When I was a freshman, I was obsessed with defying stereotypes. I decided to be obsessed with English, because most Asian kids were not, so I joined the book club and raised my hand all the time in English class. I decided to like math, because even though that fit right in with the Asian stereotype, it was something that girls weren’t always seen as being good at. I decided to be proud that I couldn’t speak Mandarin or Japanese, because it meant that I would be that much less stereotypically Asian (and also that I could tell myself that I wouldn’t have to be embarrassed every time I had to say that no, I didn’t speak Chinese.) Defying stereotypes was my obsession, and while I can’t say that I have outgrown that, it’s something that I think about less. Whether that’s because I want to pretend that I don’t need to defy stereotypes to be myself anymore, or because being myself now involves not defying stereotypes, I’m not sure. Either way, though, it is impossible not to cringe at certain stereotypes.
Earlier, I mentioned being That Asian Family. I’m talking about the family that takes pictures everywhere with a gigantic camera, while obstructing traffic, and takes twenty minutes to order food because it has to be just right, and pays in exact change down to the penny while the people behind tap their feet in impatience. On vacation, my family does every single one of those things. My parents want to take pictures, and so we shuffle around and obstruct traffic as people duck quickly past the camera lens. My mom bought a pack of gum at CVS, and she paid in 99 cents of exact change as the customers behind shifted from one foot to the other in thinly-veiled impatience.
When I was a freshman, being That Asian Family was the most humiliating thing that I could imagine. I thought that people would point and laugh at us, and I took a really weird kind of pride in my un-Asianness. And okay, it is still really awkward to be that family trying to take a picture in front of those flowers, and maybe some people think that we are That Asian Family, but for the most part it’s stopped mattering. Maybe that’s maturity, or maybe that’s just pretending that family is bigger than what other people think. I’m still figuring that part out.
I thought that Interstate I-5 might be one of the most boring freeways in California. It’s two hundred flat miles through cow pastures and farms, broken up by the occasional gas station and motel. There’s an understated beauty to the endless stretches of green and brown, but really, even understated beauty gets a little boring after four hours.
On the way back up from college visiting in SoCal, then, I spent four hours on what might possibly be the least interesting freeway in California. (Of course, even that’s objective–I love urbanity and oceans, but maybe someone who loves farmland and cows would really like I-5.) I spaced out for a whole because spacing out is the best way to waste time that I know of, and then I took out my camera (because that’s my other favorite way to kill time.
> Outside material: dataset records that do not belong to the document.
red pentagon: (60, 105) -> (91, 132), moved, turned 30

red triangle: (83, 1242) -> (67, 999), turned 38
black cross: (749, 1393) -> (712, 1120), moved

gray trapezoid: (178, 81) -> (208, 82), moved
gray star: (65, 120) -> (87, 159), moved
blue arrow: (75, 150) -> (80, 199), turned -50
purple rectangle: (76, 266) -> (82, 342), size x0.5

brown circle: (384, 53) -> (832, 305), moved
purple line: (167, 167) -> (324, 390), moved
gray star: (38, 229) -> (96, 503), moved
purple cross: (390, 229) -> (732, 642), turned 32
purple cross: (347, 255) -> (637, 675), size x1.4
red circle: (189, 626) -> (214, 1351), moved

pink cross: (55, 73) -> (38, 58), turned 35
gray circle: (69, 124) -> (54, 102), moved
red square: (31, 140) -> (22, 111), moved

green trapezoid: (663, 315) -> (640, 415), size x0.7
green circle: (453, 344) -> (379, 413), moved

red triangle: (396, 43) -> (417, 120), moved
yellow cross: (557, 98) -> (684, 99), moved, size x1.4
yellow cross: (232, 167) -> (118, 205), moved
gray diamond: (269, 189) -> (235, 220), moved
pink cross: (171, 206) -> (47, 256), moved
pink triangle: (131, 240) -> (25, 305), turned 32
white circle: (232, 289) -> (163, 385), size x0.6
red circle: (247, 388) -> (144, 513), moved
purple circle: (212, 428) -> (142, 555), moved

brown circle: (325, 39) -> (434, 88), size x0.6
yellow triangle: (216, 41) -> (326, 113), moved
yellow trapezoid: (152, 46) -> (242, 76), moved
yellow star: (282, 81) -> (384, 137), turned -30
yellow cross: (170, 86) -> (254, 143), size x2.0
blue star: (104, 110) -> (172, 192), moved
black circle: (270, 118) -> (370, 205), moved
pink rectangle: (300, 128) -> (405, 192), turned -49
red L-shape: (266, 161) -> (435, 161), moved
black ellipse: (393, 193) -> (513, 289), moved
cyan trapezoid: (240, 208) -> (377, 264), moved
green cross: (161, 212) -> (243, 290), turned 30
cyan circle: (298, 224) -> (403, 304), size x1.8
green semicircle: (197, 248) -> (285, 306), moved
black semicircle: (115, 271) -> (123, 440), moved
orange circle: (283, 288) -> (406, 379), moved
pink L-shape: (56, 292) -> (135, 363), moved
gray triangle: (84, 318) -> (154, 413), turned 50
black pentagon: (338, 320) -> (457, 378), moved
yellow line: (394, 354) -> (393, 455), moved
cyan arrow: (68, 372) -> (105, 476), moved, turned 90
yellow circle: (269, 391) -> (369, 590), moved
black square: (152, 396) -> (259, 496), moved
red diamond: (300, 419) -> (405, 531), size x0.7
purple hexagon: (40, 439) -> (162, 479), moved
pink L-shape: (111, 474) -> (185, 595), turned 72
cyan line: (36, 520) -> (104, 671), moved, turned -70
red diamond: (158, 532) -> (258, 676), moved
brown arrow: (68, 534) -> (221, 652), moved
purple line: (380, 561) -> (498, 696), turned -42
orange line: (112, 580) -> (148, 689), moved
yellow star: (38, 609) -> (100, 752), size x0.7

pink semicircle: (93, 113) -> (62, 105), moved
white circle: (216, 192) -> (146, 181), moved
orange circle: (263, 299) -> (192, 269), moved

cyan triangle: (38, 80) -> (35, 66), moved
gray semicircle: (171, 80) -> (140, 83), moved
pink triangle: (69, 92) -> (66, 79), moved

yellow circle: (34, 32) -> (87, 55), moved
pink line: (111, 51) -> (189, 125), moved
Like, I have gone up to UC Berkeley and, without realizing it, spent four hours walking around and taking pictures of squirrels and lost tourists and pretty much anything else that crossed my path.)
Anyways—I-5. I started taking pictures of the cow-chewed landscape and of the sky and of people’s cars. (Not that creepy, not at all creepy, and pretty creepy, in my opinion). Where I’d originally seen miles after miles of the exact same landscape repeating like a loop of film, I started to see variety. The details started to pop out—the stacks of hay here and the telephone wires crisscrossing the landscape there. I was still in the backseat of a car traveling up I-5, possibly one of the least interesting freeways in California, but it was fascinating.
Maybe I was romanticizing everything—something I do a lot—but the magic of details is something that I totally believe in. Beauty can be big and bold and loud, and that’s one type. The type that I look for, though, is kind of like the human factor—it’s unpredictable and hard to understand because it’s locked up in the little things. It’s the clouds melting together like ice cream and the fact that the sun is setting and everything looks like it’s been dipped in liquid light. It’s the details that make up my favorite kind of beauty, and I can’t think of anything more romanticized.